Todo transcurrió tan lentamente… La mano libre de Daniel ascendiendo a cámara lenta, dibujando un largo y fluido arco, para apoyar el revólver. Un inmenso silencio submarino se apoderó de la habitación, las sirenas se habían callado, la boca de Justin se abrió al máximo, pero yo no oí nada de lo que salía por ella; el único ruido en el mundo fue el chasquido metálico y plano de Daniel levantando el revólver. Las manos de Abby estirándose hacia él, como estrellas de mar, su melena ondeando al viento. Tuve tanto tiempo, tiempo de ver la cabeza de Justin ocultándose entre sus rodillas y de balancear mi arma abriéndose paso hasta el pecho, tiempo de ver las manos de Daniel tensarse alrededor de la Webley y de recordar su tacto sobre mis hombros, el tacto de aquellas manos grandes, cálidas y hábiles. Tuve tiempo de identificar aquel sentimiento ya casi olvidado, de recordar el olor acre del pánico que despedía aquel camello de mi primera misión, el flujo constante de la sangre entre mis dedos; tiempo de darme cuenta de lo fácil que era desangrarse hasta morir, de lo simple que era, del poco esfuerzo que requería. Y luego el mundo explotó.

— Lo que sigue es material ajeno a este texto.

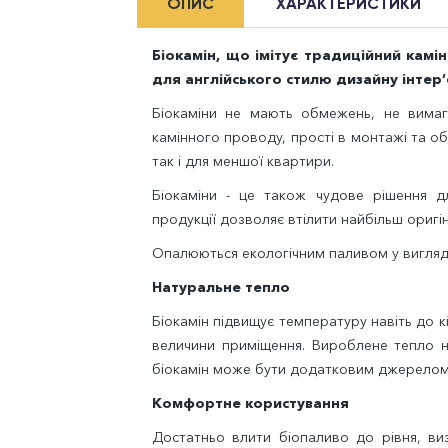
ОПИС
ХАРАКТЕРИСТИКИ
Біокамін, що імітує традиційний кам
для англійського стилю дизайну інтер’
Біокаміни не мають обмежень, не вимаг
камінного проводу, прості в монтажі та об
так і для меншої квартири.
Біокаміни - це також чудове рішення дл
продукції дозволяє втілити найбільш оригіна
Опалюються екологічним паливом у вигляді
Натуральне тепло
Біокамін підвищує температуру навіть до кі
величини приміщення. Вироблене тепло н
біокамін може бути додатковим джерелом
Комфортне користування
Достатньо влити біопаливо до рівня, ви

He leído en algún sitio que la última palabra en todas las cajas negras de todos los aviones estrellados, la última cosa que el piloto dice cuando sabe que está a punto de morir es «mamá». Cuando todo el mundo y toda tu vida se te escapan a la velocidad de la luz, eso es lo único que te queda. Me aterrorizaba la idea de que, si algún día algún sospechoso me ponía una navaja en el cuello, si mi vida se condensaba en una milésima de segundo, no quedara nada más que decir dentro de mí, nadie a quien llamar. Pero lo que dije, lo que pronuncié con voz inaudible en aquel silencio fino como un cabello entre el disparo de Daniel y el mío, fue «Sam».